House: Hi, this is Greg House. Again. Third message, hopefully indicating how much I want you to call me back. I'd say that your son is dying to increase the urgency, but you probably already know that. (he ends the call) The fake people who care that Wilson stays alive didn't work, so I need the real people who care about him to tell him what an idiot he's being.
Adams: Where are we going?
House: I just got paged to go to the bathroom. I don't know where the rest of you are going.
Adams: Some of our patient's symptoms might be physiological, and some might be psychological.
Taub: You think being forced to bury painful memories is making symptoms worse?
[House pockets his phone and takes out his Vicodin bottle]
Park: Grief avoidance can lead to all sorts of anxiety disorders, which can manifest into physical illness.
[They stop walking just long enough for House to take a Vicodin tablet]
House: (pocketing the pill bottle and continuing down the hall) Let's assume… that all his symptoms are real symptoms.
Adams: we're going to avoid grief avoidance?
Taub: Studies after September 11th showed that repression was actually better for coping than dwelling in misery.
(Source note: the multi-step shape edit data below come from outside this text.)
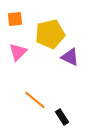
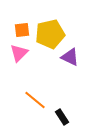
orange square: moved 7 px right, 11 px down
pink triangle: moved 1 px right, 1 px down
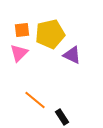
purple triangle: moved 2 px right, 2 px up
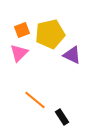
orange square: rotated 14 degrees counterclockwise
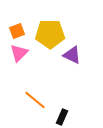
orange square: moved 5 px left, 1 px down
yellow pentagon: rotated 12 degrees clockwise
black rectangle: rotated 56 degrees clockwise
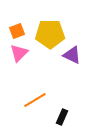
orange line: rotated 70 degrees counterclockwise
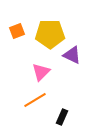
pink triangle: moved 22 px right, 19 px down
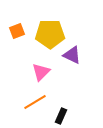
orange line: moved 2 px down
black rectangle: moved 1 px left, 1 px up
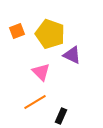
yellow pentagon: rotated 20 degrees clockwise
pink triangle: rotated 30 degrees counterclockwise
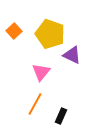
orange square: moved 3 px left; rotated 21 degrees counterclockwise
pink triangle: rotated 24 degrees clockwise
orange line: moved 2 px down; rotated 30 degrees counterclockwise
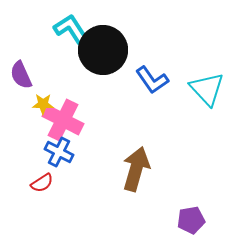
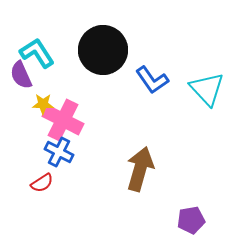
cyan L-shape: moved 34 px left, 24 px down
brown arrow: moved 4 px right
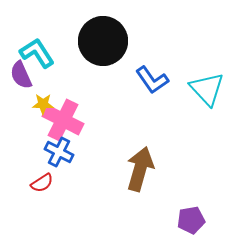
black circle: moved 9 px up
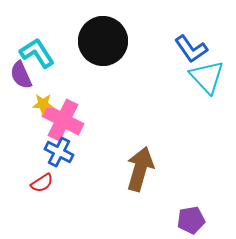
blue L-shape: moved 39 px right, 31 px up
cyan triangle: moved 12 px up
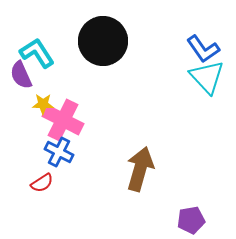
blue L-shape: moved 12 px right
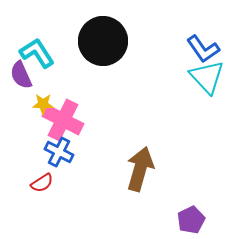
purple pentagon: rotated 16 degrees counterclockwise
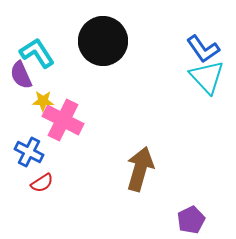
yellow star: moved 3 px up
blue cross: moved 30 px left
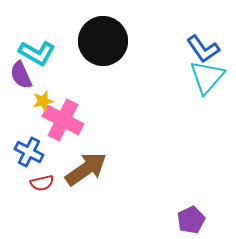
cyan L-shape: rotated 153 degrees clockwise
cyan triangle: rotated 24 degrees clockwise
yellow star: rotated 15 degrees counterclockwise
brown arrow: moved 54 px left; rotated 39 degrees clockwise
red semicircle: rotated 20 degrees clockwise
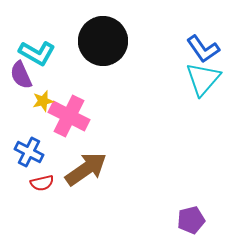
cyan triangle: moved 4 px left, 2 px down
pink cross: moved 6 px right, 4 px up
purple pentagon: rotated 12 degrees clockwise
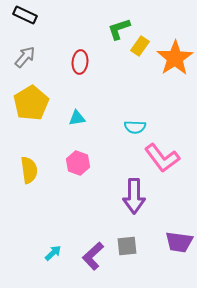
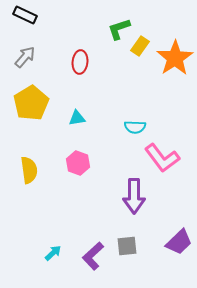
purple trapezoid: rotated 52 degrees counterclockwise
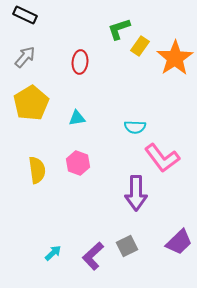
yellow semicircle: moved 8 px right
purple arrow: moved 2 px right, 3 px up
gray square: rotated 20 degrees counterclockwise
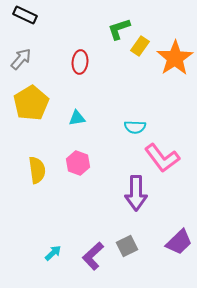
gray arrow: moved 4 px left, 2 px down
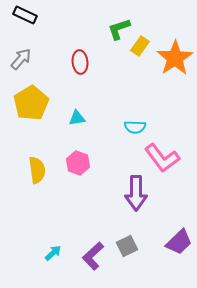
red ellipse: rotated 10 degrees counterclockwise
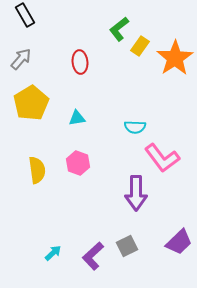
black rectangle: rotated 35 degrees clockwise
green L-shape: rotated 20 degrees counterclockwise
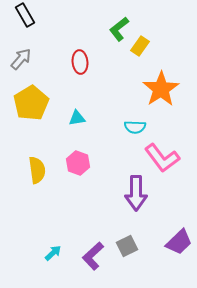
orange star: moved 14 px left, 31 px down
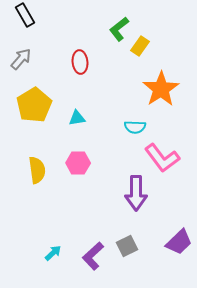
yellow pentagon: moved 3 px right, 2 px down
pink hexagon: rotated 20 degrees counterclockwise
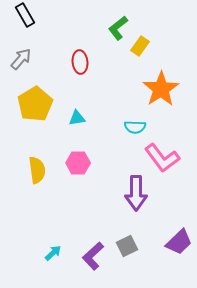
green L-shape: moved 1 px left, 1 px up
yellow pentagon: moved 1 px right, 1 px up
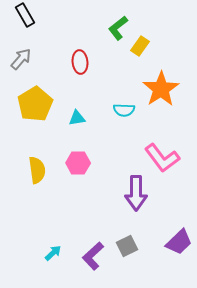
cyan semicircle: moved 11 px left, 17 px up
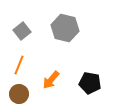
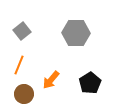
gray hexagon: moved 11 px right, 5 px down; rotated 12 degrees counterclockwise
black pentagon: rotated 30 degrees clockwise
brown circle: moved 5 px right
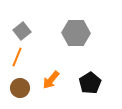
orange line: moved 2 px left, 8 px up
brown circle: moved 4 px left, 6 px up
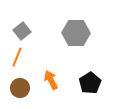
orange arrow: rotated 114 degrees clockwise
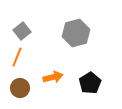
gray hexagon: rotated 16 degrees counterclockwise
orange arrow: moved 2 px right, 3 px up; rotated 102 degrees clockwise
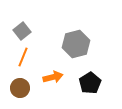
gray hexagon: moved 11 px down
orange line: moved 6 px right
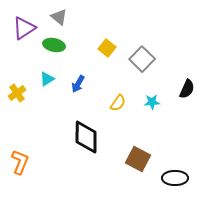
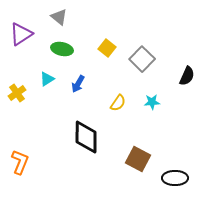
purple triangle: moved 3 px left, 6 px down
green ellipse: moved 8 px right, 4 px down
black semicircle: moved 13 px up
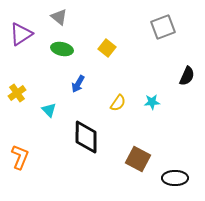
gray square: moved 21 px right, 32 px up; rotated 25 degrees clockwise
cyan triangle: moved 2 px right, 31 px down; rotated 42 degrees counterclockwise
orange L-shape: moved 5 px up
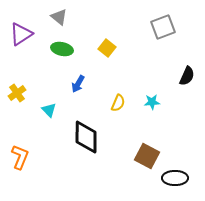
yellow semicircle: rotated 12 degrees counterclockwise
brown square: moved 9 px right, 3 px up
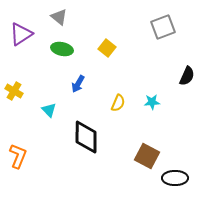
yellow cross: moved 3 px left, 2 px up; rotated 24 degrees counterclockwise
orange L-shape: moved 2 px left, 1 px up
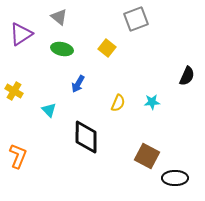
gray square: moved 27 px left, 8 px up
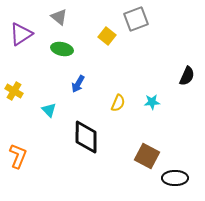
yellow square: moved 12 px up
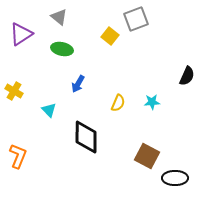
yellow square: moved 3 px right
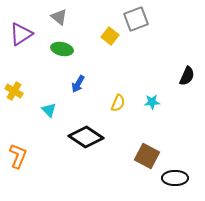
black diamond: rotated 56 degrees counterclockwise
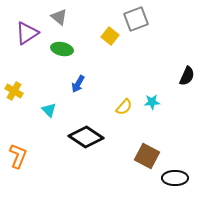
purple triangle: moved 6 px right, 1 px up
yellow semicircle: moved 6 px right, 4 px down; rotated 18 degrees clockwise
What about polycythemia vera?
Adams: RBCs are slightly elevated, but not that much.
Taub: Hodgkin's lymphoma?
Park: Would have showed up in the PET scan.
[They stop in front of a mensroom door. House leans against the wall facing the bathroom. He pulls his cellphone out of his pocket]
Adams: What if your guy got hurt at practice? And, like everything else, just didn't tell anyone. Could have set off DIC, would explain everything.
Taub: (motioning toward the bathroom) I thought you had to go to the bathroom.
House: I didn't say I had to go in.
[The door of the bathroom opens and a janitor rushes out and down the hall]
Janitor: Need some more mops in here!